▶ **REQUIRED WORK**:
Return the data. Every word must match.

(Collected data)
>>>>
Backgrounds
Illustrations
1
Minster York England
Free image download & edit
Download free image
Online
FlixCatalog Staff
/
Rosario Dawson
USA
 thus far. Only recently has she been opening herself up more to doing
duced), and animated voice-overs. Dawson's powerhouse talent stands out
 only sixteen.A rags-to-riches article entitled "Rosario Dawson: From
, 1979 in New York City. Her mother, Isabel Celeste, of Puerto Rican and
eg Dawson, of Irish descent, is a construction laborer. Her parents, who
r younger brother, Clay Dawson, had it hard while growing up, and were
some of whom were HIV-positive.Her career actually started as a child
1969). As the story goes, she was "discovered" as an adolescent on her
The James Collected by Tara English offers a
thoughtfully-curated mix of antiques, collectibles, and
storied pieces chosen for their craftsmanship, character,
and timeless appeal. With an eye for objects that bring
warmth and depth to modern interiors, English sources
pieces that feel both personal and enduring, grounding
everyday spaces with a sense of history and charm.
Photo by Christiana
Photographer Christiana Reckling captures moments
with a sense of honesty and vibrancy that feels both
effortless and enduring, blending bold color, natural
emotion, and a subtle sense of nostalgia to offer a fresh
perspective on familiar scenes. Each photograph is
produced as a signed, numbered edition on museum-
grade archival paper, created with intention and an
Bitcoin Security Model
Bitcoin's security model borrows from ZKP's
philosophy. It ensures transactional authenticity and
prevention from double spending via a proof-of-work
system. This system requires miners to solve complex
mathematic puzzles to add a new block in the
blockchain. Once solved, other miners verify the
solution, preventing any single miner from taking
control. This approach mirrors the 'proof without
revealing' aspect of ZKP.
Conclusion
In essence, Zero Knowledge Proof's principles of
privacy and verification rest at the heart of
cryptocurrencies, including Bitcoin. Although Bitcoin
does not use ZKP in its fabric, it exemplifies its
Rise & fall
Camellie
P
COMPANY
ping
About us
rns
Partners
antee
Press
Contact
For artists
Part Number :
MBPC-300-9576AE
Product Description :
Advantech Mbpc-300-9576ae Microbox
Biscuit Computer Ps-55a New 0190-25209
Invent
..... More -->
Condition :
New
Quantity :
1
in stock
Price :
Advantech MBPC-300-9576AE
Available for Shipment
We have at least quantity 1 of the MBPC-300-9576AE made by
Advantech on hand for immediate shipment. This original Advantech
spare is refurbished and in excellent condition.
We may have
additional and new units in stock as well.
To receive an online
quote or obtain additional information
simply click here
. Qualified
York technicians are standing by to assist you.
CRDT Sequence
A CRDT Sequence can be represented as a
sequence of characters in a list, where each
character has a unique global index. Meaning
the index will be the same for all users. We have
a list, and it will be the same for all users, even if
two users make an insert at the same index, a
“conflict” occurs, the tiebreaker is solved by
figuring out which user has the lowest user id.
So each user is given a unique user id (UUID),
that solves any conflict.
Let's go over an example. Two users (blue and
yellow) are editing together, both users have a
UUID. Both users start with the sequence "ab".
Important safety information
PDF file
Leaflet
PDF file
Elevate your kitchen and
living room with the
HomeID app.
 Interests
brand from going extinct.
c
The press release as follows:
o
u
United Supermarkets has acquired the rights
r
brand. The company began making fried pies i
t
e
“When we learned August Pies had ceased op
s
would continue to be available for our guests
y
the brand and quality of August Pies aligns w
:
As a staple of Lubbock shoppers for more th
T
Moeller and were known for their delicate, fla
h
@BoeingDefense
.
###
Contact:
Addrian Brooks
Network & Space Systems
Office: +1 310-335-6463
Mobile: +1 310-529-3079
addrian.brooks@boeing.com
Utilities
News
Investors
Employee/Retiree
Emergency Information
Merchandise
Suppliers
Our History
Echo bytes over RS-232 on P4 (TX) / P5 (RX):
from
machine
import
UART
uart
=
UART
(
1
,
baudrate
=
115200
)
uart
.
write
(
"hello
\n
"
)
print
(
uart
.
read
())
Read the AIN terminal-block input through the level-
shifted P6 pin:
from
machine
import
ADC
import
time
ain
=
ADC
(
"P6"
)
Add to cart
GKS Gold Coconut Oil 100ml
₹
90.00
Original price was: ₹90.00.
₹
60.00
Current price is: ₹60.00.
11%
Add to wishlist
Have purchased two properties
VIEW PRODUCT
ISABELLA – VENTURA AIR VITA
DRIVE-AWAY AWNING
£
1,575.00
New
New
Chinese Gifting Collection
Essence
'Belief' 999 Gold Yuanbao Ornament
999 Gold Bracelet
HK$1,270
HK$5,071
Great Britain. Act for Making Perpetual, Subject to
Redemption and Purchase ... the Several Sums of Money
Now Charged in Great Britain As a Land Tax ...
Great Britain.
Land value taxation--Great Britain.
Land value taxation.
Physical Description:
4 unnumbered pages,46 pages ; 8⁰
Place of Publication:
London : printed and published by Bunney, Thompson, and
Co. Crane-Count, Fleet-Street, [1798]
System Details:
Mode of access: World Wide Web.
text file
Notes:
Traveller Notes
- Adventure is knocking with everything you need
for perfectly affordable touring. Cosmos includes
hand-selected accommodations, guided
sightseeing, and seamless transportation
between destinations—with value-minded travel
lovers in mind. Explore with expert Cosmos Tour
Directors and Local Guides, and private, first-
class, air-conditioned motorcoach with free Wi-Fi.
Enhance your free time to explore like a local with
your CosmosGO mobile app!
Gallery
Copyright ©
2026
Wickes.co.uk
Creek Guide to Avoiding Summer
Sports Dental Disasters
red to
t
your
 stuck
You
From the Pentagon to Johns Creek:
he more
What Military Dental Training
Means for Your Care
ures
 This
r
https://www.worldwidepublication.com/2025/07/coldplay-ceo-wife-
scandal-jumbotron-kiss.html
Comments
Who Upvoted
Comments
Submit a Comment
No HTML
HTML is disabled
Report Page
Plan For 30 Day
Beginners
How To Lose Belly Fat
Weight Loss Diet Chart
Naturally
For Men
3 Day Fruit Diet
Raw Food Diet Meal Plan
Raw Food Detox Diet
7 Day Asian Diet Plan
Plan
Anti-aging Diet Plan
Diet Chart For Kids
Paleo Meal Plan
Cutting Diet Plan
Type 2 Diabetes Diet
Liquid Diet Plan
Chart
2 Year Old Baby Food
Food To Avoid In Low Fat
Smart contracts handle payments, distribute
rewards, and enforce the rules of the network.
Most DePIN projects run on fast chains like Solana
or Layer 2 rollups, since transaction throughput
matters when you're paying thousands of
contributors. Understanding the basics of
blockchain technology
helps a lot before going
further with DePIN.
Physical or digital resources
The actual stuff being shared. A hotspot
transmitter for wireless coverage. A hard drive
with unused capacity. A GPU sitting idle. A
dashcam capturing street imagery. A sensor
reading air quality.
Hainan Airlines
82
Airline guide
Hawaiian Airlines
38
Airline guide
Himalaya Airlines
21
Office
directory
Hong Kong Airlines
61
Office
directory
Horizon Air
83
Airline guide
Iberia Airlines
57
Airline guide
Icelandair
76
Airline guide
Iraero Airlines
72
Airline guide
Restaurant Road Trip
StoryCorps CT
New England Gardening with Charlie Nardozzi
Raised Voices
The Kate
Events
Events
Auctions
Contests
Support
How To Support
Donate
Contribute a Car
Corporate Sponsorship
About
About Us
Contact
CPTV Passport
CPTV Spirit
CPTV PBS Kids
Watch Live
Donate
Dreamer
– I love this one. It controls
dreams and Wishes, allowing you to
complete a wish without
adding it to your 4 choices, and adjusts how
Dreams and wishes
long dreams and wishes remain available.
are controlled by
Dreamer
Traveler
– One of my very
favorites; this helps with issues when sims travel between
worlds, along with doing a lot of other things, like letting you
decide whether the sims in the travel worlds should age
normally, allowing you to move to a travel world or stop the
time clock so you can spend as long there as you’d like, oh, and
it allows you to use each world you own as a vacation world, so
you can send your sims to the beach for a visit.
<<<<
▶ **OUTPUT OF THE EXERCISE**:
Backgrounds
Illustrations
1
Minster York England
Free image download & edit
Download free image
Online
FlixCatalog Staff
/
Rosario Dawson
USA
 thus far. Only recently has she been opening herself up more to doing
duced), and animated voice-overs. Dawson's powerhouse talent stands out
 only sixteen.A rags-to-riches article entitled "Rosario Dawson: From
, 1979 in New York City. Her mother, Isabel Celeste, of Puerto Rican and
eg Dawson, of Irish descent, is a construction laborer. Her parents, who
r younger brother, Clay Dawson, had it hard while growing up, and were
some of whom were HIV-positive.Her career actually started as a child
1969). As the story goes, she was "discovered" as an adolescent on her
The James Collected by Tara English offers a
thoughtfully-curated mix of antiques, collectibles, and
storied pieces chosen for their craftsmanship, character,
and timeless appeal. With an eye for objects that bring
warmth and depth to modern interiors, English sources
pieces that feel both personal and enduring, grounding
everyday spaces with a sense of history and charm.
Photo by Christiana
Photographer Christiana Reckling captures moments
with a sense of honesty and vibrancy that feels both
effortless and enduring, blending bold color, natural
emotion, and a subtle sense of nostalgia to offer a fresh
perspective on familiar scenes. Each photograph is
produced as a signed, numbered edition on museum-
grade archival paper, created with intention and an
Bitcoin Security Model
Bitcoin's security model borrows from ZKP's
philosophy. It ensures transactional authenticity and
prevention from double spending via a proof-of-work
system. This system requires miners to solve complex
mathematic puzzles to add a new block in the
blockchain. Once solved, other miners verify the
solution, preventing any single miner from taking
control. This approach mirrors the 'proof without
revealing' aspect of ZKP.
Conclusion
In essence, Zero Knowledge Proof's principles of
privacy and verification rest at the heart of
cryptocurrencies, including Bitcoin. Although Bitcoin
does not use ZKP in its fabric, it exemplifies its
Rise & fall
Camellie
P
COMPANY
ping
About us
rns
Partners
antee
Press
Contact
For artists
Part Number :
MBPC-300-9576AE
Product Description :
Advantech Mbpc-300-9576ae Microbox
Biscuit Computer Ps-55a New 0190-25209
Invent
..... More -->
Condition :
New
Quantity :
1
in stock
Price :
Advantech MBPC-300-9576AE
Available for Shipment
We have at least quantity 1 of the MBPC-300-9576AE made by
Advantech on hand for immediate shipment. This original Advantech
spare is refurbished and in excellent condition.
We may have
additional and new units in stock as well.
To receive an online
quote or obtain additional information
simply click here
. Qualified
York technicians are standing by to assist you.
CRDT Sequence
A CRDT Sequence can be represented as a
sequence of characters in a list, where each
character has a unique global index. Meaning
the index will be the same for all users. We have
a list, and it will be the same for all users, even if
two users make an insert at the same index, a
“conflict” occurs, the tiebreaker is solved by
figuring out which user has the lowest user id.
So each user is given a unique user id (UUID),
that solves any conflict.
Let's go over an example. Two users (blue and
yellow) are editing together, both users have a
UUID. Both users start with the sequence "ab".
Important safety information
PDF file
Leaflet
PDF file
Elevate your kitchen and
living room with the
HomeID app.
 Interests
brand from going extinct.
c
The press release as follows:
o
u
United Supermarkets has acquired the rights
r
brand. The company began making fried pies i
t
e
“When we learned August Pies had ceased op
s
would continue to be available for our guests
y
the brand and quality of August Pies aligns w
:
As a staple of Lubbock shoppers for more th
T
Moeller and were known for their delicate, fla
h
@BoeingDefense
.
###
Contact:
Addrian Brooks
Network & Space Systems
Office: +1 310-335-6463
Mobile: +1 310-529-3079
addrian.brooks@boeing.com
Utilities
News
Investors
Employee/Retiree
Emergency Information
Merchandise
Suppliers
Our History
Echo bytes over RS-232 on P4 (TX) / P5 (RX):
from
machine
import
UART
uart
=
UART
(
1
,
baudrate
=
115200
)
uart
.
write
(
"hello
\n
"
)
print
(
uart
.
read
())
Read the AIN terminal-block input through the level-
shifted P6 pin:
from
machine
import
ADC
import
time
ain
=
ADC
(
"P6"
)
Add to cart
GKS Gold Coconut Oil 100ml
₹
90.00
Original price was: ₹90.00.
₹
60.00
Current price is: ₹60.00.
11%
Add to wishlist
Have purchased two properties
VIEW PRODUCT
ISABELLA – VENTURA AIR VITA
DRIVE-AWAY AWNING
£
1,575.00
New
New
Chinese Gifting Collection
Essence
'Belief' 999 Gold Yuanbao Ornament
999 Gold Bracelet
HK$1,270
HK$5,071
Great Britain. Act for Making Perpetual, Subject to
Redemption and Purchase ... the Several Sums of Money
Now Charged in Great Britain As a Land Tax ...
Great Britain.
Land value taxation--Great Britain.
Land value taxation.
Physical Description:
4 unnumbered pages,46 pages ; 8⁰
Place of Publication:
London : printed and published by Bunney, Thompson, and
Co. Crane-Count, Fleet-Street, [1798]
System Details:
Mode of access: World Wide Web.
text file
Notes:
Traveller Notes
- Adventure is knocking with everything you need
for perfectly affordable touring. Cosmos includes
hand-selected accommodations, guided
sightseeing, and seamless transportation
between destinations—with value-minded travel
lovers in mind. Explore with expert Cosmos Tour
Directors and Local Guides, and private, first-
class, air-conditioned motorcoach with free Wi-Fi.
Enhance your free time to explore like a local with
your CosmosGO mobile app!
Gallery
Copyright ©
2026
Wickes.co.uk
Creek Guide to Avoiding Summer
Sports Dental Disasters
red to
t
your
 stuck
You
From the Pentagon to Johns Creek:
he more
What Military Dental Training
Means for Your Care
ures
 This
r
https://www.worldwidepublication.com/2025/07/coldplay-ceo-wife-
scandal-jumbotron-kiss.html
Comments
Who Upvoted
Comments
Submit a Comment
No HTML
HTML is disabled
Report Page
Plan For 30 Day
Beginners
How To Lose Belly Fat
Weight Loss Diet Chart
Naturally
For Men
3 Day Fruit Diet
Raw Food Diet Meal Plan
Raw Food Detox Diet
7 Day Asian Diet Plan
Plan
Anti-aging Diet Plan
Diet Chart For Kids
Paleo Meal Plan
Cutting Diet Plan
Type 2 Diabetes Diet
Liquid Diet Plan
Chart
2 Year Old Baby Food
Food To Avoid In Low Fat
Smart contracts handle payments, distribute
rewards, and enforce the rules of the network.
Most DePIN projects run on fast chains like Solana
or Layer 2 rollups, since transaction throughput
matters when you're paying thousands of
contributors. Understanding the basics of
blockchain technology
helps a lot before going
further with DePIN.
Physical or digital resources
The actual stuff being shared. A hotspot
transmitter for wireless coverage. A hard drive
with unused capacity. A GPU sitting idle. A
dashcam capturing street imagery. A sensor
reading air quality.
Hainan Airlines
82
Airline guide
Hawaiian Airlines
38
Airline guide
Himalaya Airlines
21
Office
directory
Hong Kong Airlines
61
Office
directory
Horizon Air
83
Airline guide
Iberia Airlines
57
Airline guide
Icelandair
76
Airline guide
Iraero Airlines
72
Airline guide
Restaurant Road Trip
StoryCorps CT
New England Gardening with Charlie Nardozzi
Raised Voices
The Kate
Events
Events
Auctions
Contests
Support
How To Support
Donate
Contribute a Car
Corporate Sponsorship
About
About Us
Contact
CPTV Passport
CPTV Spirit
CPTV PBS Kids
Watch Live
Donate
Dreamer
– I love this one. It controls
dreams and Wishes, allowing you to
complete a wish without
adding it to your 4 choices, and adjusts how
Dreams and wishes
long dreams and wishes remain available.
are controlled by
Dreamer
Traveler
– One of my very
favorites; this helps with issues when sims travel between
worlds, along with doing a lot of other things, like letting you
decide whether the sims in the travel worlds should age
normally, allowing you to move to a travel world or stop the
time clock so you can spend as long there as you’d like, oh, and
it allows you to use each world you own as a vacation world, so
you can send your sims to the beach for a visit.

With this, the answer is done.